LDS stagnation: secularization or shortfalls in Mormon culture?

While the worldwide growth of the Church of Jesus Christ of Latter Day Saints (LDS) may be stalling overall, its variations in membership loss and pockets of growth and the vitality of rival global faiths suggest that there is no easy explanation for this trend, according to papers presented at the mid-October meeting of the Society for the Scientific Study of Religion in St. Louis, which RW attended. Anthropologist Henri Gooren of Oakland University considered the recent view that the stagnation of LDS membership in much of Latin America has tracked a secularization trajectory, with high economic growth and human development leading to lower rates of Mormon (and other religious) growth. But Gooren found a checkered pattern of growth, stagnation, and decline that did not always follow the economic patterns. While it is true that in 16 out of the 20 Latin American countries he studied low membership growth has tracked higher economic development, there are significant outliers. Panama and Costa Rica, with high rates of human development, also show Mormon growth. Conversely, Haiti has very low levels of social development but nevertheless shows low Mormon growth.

Another paper, by David Stewart of the University of Nevada School of Medicine, took a different tack on LDS stagnation, focusing on the internal cultures and traditions of the LDS, the Seventh Day Adventists (SDA), and the Jehovah’s Witnesses and on their unintended consequences for growth. Analyzing church statistics for the three bodies (which are often compared for their “restorationist” teachings and global reach), Stewart found a continuing pattern of stagnation and even decline in the LDS that contrasted with the other groups. In 2017, while LDS growth rates fell to their lowest levels since 1937 and convert baptisms dropped to a 30-year low, the Jehovah’s Witnesses’ growth remained steady and the SDA showed a net membership increase of almost one million. Growth in LDS congregations increased by only one percent over the last 20 years, compared to Jehovah’s Witness congregations tripling between 1981 and 2017 and SDA churches quadrupling during that time. Stewart argued that certain early decisions and policies of the LDS negatively impacted its later development, such as the decision to locate “Zion” in Utah, which did build a cohesive society and have the immediate effect of sharp growth but did not encourage indigenous and permanent leaders for the long term. In contrast to itinerant leadership, the Jehovah’s Witnesses and SDA built indigenous leadership as part of a permanent-growth model.

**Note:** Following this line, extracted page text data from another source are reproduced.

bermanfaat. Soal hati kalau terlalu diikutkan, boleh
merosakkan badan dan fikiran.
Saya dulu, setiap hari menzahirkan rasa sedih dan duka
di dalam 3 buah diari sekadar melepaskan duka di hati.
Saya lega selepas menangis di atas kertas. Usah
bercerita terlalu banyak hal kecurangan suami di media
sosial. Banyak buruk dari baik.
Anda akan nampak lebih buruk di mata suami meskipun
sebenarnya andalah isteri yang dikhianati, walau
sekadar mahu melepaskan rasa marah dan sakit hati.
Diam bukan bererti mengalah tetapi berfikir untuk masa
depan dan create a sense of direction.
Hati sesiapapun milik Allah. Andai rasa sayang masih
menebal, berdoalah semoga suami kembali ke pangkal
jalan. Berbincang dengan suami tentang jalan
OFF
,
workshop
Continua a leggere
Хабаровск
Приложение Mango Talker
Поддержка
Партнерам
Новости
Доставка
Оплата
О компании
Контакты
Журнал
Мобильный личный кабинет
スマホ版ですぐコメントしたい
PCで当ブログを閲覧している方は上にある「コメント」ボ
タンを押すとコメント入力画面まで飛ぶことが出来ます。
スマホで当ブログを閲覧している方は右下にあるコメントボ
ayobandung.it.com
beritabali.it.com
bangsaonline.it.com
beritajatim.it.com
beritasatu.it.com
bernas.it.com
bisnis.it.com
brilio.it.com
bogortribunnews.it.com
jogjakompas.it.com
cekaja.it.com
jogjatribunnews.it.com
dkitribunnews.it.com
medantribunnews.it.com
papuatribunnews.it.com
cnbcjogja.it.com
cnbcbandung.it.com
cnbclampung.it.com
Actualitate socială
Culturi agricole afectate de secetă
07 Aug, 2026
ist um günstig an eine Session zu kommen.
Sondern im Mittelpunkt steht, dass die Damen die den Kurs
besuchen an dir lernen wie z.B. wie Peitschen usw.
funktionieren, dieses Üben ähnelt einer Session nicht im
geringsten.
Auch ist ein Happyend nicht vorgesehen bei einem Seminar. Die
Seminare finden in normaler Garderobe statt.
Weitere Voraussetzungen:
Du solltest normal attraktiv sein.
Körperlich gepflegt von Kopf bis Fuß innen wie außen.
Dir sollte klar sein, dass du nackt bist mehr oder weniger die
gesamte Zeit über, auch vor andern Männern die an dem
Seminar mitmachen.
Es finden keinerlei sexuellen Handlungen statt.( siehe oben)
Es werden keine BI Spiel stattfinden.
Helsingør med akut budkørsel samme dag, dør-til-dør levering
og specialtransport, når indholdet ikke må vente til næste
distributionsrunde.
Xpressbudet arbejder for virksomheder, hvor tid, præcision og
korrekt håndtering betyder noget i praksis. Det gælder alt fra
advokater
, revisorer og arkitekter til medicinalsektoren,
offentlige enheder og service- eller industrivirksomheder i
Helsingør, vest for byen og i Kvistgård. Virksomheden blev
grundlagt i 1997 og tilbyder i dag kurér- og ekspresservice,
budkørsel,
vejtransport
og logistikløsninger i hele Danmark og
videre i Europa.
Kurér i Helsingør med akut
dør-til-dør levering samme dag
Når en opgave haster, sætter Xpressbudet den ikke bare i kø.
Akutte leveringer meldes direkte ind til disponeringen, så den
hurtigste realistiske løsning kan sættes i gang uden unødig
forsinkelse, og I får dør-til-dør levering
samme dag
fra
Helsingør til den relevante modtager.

Because missionary work has been seen as the priesthood duty of adult males in the LDS, women have not been “systematically engaged in personal evangelism, notwithstanding research from other faiths that women are more likely to engage in personal evangelism than men.” According to Stewart, since LDS women are the primary spiritual nurturers of children, their lack of experience in personal evangelism has influenced young men as well as women, leading to Mormons sharing their faith far less than Jehovah’s Witnesses, SDA members and even other Christians. Among other factors that have affected the retention and growth rates of the LDS is the celebrity status of leaders, removing them from everyday church life and members, and an emphasis on traditional families in cultures where those family structures are relatively weak. A policy of building expensive U.S.-style meetinghouses for small international audiences contrasts with the humble and local-based structures of the Jehovah’s Witnesses and SDA, and such an international focus shifts resources away from further expansion into receptive areas. Stewart added that in its missions the LDS has concentrated on “stagnant areas” where Mormons and Christianity in general have had a long presence, shying away from more unreached places where the Mormon message might find more traction. Although much is made of the importance of the Book of Mormon, Stewart found that distribution of the sacred text has trailed far behind Jehovah’s Witness and Adventist literature promotion. He concluded that it would be difficult for the LDS to remedy these deficits, since they are the result of tradeoffs and unintended consequences from church decisions made decades, if not over a century, ago. The church may have to settle for a “constrained optimum” that would minimize or avoid any further unintended consequences.